= Marshall Wittmann =

American writer

Marshall Wittmann (born 1953) is an American lobbyist and the chief spokesman for AIPAC.

On November 22, 2006, he was hired to be the communications director and spokesman for Senator Joe Lieberman (I-CT). Wittmann is a former senior fellow at the Progressive Policy Institute, a think tank affiliated with the Democratic Leadership Council. In 2012, he became the chief spokesman for AIPAC.

== Political career ==
Wittmann was born in 1953 in Waco, Texas. He studied at New York University and obtained a Bachelor in Elementary Education from the University Michigan in 1975 and a master's degree.

He served as the conservative Heritage Foundation's director of congressional relations, the Christian Coalition's director of legislative affairs, and as a senior fellow at the conservative Hudson Institute for two years from September 2000 to October 2002. In the George H. W. Bush administration, he served as a deputy assistant secretary at the Department of Health and Human Services. Wittmann also was the legislative representative with the National Association of Retired Federal Employees, which seeks to protect and enhance the earned pay, retirement, and health care benefits of U.S. federal government employees, retirees, and their survivors and a public affairs specialist with the National Treasury Employees Union, which fights for fair pay and benefits, improved working conditions, and other issues that impact the working lives of federal employees.
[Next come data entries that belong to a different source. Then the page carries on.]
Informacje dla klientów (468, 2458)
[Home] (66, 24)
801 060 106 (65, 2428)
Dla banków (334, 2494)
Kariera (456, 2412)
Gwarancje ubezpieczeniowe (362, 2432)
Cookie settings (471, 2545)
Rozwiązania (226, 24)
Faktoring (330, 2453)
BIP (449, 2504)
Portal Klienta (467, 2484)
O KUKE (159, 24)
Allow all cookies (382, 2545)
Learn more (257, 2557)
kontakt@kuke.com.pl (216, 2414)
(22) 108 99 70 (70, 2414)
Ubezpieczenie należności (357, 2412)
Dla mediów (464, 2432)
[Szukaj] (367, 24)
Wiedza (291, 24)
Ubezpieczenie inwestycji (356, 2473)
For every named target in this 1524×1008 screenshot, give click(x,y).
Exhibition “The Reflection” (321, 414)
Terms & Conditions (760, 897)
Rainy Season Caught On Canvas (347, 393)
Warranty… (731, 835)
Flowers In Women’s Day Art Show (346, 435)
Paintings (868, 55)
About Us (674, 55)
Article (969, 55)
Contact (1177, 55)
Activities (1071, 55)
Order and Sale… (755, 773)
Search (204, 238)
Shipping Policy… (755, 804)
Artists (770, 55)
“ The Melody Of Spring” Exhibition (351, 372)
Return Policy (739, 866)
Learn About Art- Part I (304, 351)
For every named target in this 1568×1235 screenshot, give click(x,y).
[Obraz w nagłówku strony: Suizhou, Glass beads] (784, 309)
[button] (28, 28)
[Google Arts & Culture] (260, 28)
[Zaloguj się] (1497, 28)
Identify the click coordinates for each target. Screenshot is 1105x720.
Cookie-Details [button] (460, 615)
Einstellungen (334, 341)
He became a spokesman for AIPAC in September 2012.

== Bull Moose Blog ==
In his blog, Bull Moose Blog, Wittmann refers to himself in third-person as "the Moose". For example, he writes "The Moose has enjoyed the distinct pleasure of being labeled both a Republican squish and a Rovian Plant". Wittmann borrowed his nickname from Teddy Roosevelt, whom Wittmann admires.

He retired his blog on November 17, 2006, and five days later, he was named the new Director of Communications for Senator Joseph Lieberman. His new role comes after a bitter campaign for the junior Senate seat in Connecticut where Lieberman defeated Ned Lamont; Wittmann was Lieberman's most prominent blog supporter and argued that Lamont's supporters were from the "nutroots".

== Political stances ==
Wittmann has changed his political party affiliation and modified his political philosophy. Wittmann describes himself as a member of the "McCainiac wing of the Democratic Party". "McCainiac" refers to senator John McCain, the Republican for whom Wittmann once worked for as a communications director and advisor. According to a 2004 The New York Sun article, Wittmann is a neo-conservative and social conservative who "worship[s]" McCain but split with the Republican Party to support John Kerry's candidacy for president and join the Progressive Policy Institute because of his split with the GOP over tax cuts. He called the Bush tax cuts in a time of war "frivolous and obscene" and said the Bush administration must give more support to poor families.

Though the Progressive Policy Institute is a Democratic institution, both the organization and Wittmann have been criticized by some left-wing progressives because of his defenses of the War on Terror and attacks on the far left. When President Bush's warrantless surveillance program was revealed, Wittmann dismissed concerns about its impact on civil liberties as "fevered imaginations of graying baby boomers and twenty-something bloggers" and opined that "The Democratic Party is increasingly under the influence of modern day McGovernites". Furthermore, Wittmann has claimed that vocal critics of President Bush constitute a "left wing Cult of Bush Hatred" because "in the left wing universe, one must oppose everything the President supports." During the final days of the Lieberman-Lamont Primary Election, Marshall not only suggested that detractors of DLC member Joe Lieberman were hateful, left-wing fanatics, but also argued that some supporters of Ned Lamont were motivated by anti-Semitism.

Glenn Greenwald writing at Salon.com said that "the unabashed and undiluted use of anti-Semitism accusations as a partisan tool to win elections" was a new low for Marshall Wittmann and labeled it as "the basest and most divisive tactics of identity politics and religious tribalism".

Wittmann has also been critical of the Republican leadership: "Republicans are about as serious about fiscal responsibility as Paris Hilton is about modesty," Wittmann said, according to The Washington Post on January 4, 2006.

During the 2021 Israel–Palestine crisis, he said "We appreciate the steadfast support from President Biden and his administration for Israel’s efforts to defeat terrorism," acknowledging Biden's support for Israel.